Not a bad idea, I thought, because Hampden was on the way back to King’s Park and the other guys were going to Clarkston. The only problem was it was Rangers v Celtic, the four of us were evenly split and we couldn’t agree where in the ground to go. Neither pair would agree to go into the other team’s end, going separately didn’t really figure, so the lager-fuelled logic dictated we would toss for it with the losers agreeing to go into enemy territory. The blue-noses, Neil Paton and I, lost; the consolation for me being I’d be in the right end for a shorter walk home.

Although I’d been to plenty of football matches, I’d never been to an Old Firm game. But this was a pre-season warm up so how bad could it really be, I wondered?

Very bad, was the answer, and what followed was amongst the most uncomfortable 90 minutes I’ve spent anywhere (except perhaps for the time I tried to convince Andrew Neil we really didn’t need to relaunch the Evening News, but that’s another story). Apart from being five minutes closer to Aitkenhead Road, the only other consolation was that Rangers won; not from any sense of triumph but because it was easier to silently feign disappointment than leap about in faux-celebration if it had gone the other way.

Fortunately for us, our Celtic-minded pals had the sense not to think it might be funny to point out our loyalties in the sea of green and white, especially after one chap next to us promised to knife the first Proddie he saw after Davie Cooper scored his astounding keepie-uppie goal. At the Celtic end. Nor did we think it appropriate to point out that the two Celtic boys were, in fact, Proddies themselves.

We came out unscathed, but it hardly encouraged me to make a habit of attending Old Firm games. I moved away, returned years later to live in Edinburgh and so it was decades before I went to another one, this time with the privilege of a corporate invitation from the Bank of Scotland. How bad can that be, I wondered?

Once out into the seats, very bad was the answer. How the Bank’s Governor must have enjoyed being sprayed with invective-propelled saliva from the leather-jacketed, bullet-headed art critics in the row behind who saw a resemblance between Craig Bellamy and the Gothic sculptures of Notre Dame Cathedral. “F*** off, ya f*****g gargoyle,” was roughly how it went; every time he got the ball.

Now, as anyone with a pulse in Scotland knows, after a four-year break Old Firm league games are back. The biggest occasion in the Scottish domestic sporting calendar whose absence has been impossible to fill? Or a festival of bigotry which is the biggest date on the Scottish domestic violence calendar whose absence was a welcome relief? Shamefully, it’s both.

But for all the cack-handed law-making, the dark side of this fixture will never go away as long as it continues to exist. For some, that’s what makes it special, but at least it’s a reminder Scotland is not the politically-correct playground of enlightenment some would have us believe.
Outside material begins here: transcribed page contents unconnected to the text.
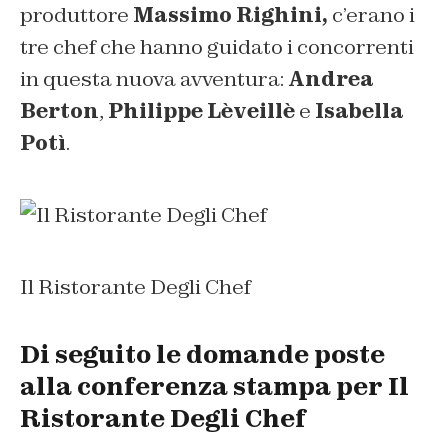
produttore
Massimo Righini,
c’erano i
tre chef che hanno guidato i concorrenti
in questa nuova avventura:
Andrea
Berton
,
Philippe Lèveillè
e
Isabella
Potì
.
Il Ristorante Degli Chef
Di seguito le domande poste
alla conferenza stampa per
Il
Ristorante Degli Chef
But it also shows that civilised rivalry can exist nonetheless.

Now being a fully paid-up member of the Edinburgh middle class, the edgiest it gets is Watsonians v Heriot’s, which had a happy outcome a fortnight ago and we’re looking for the same outcome at Boroughmuir this weekend. But I sure as hell want Rangers to win too.

The three others from that Drybrough Cup day? Of the Celtic boys, Simon became a hugely successful industrialist who is sadly no longer with us while Derek is an eminent physician in Pittsburg. Blue-nose Neil will be at the game on Saturday shouting on his team … he’s now a Celtic season ticket holder.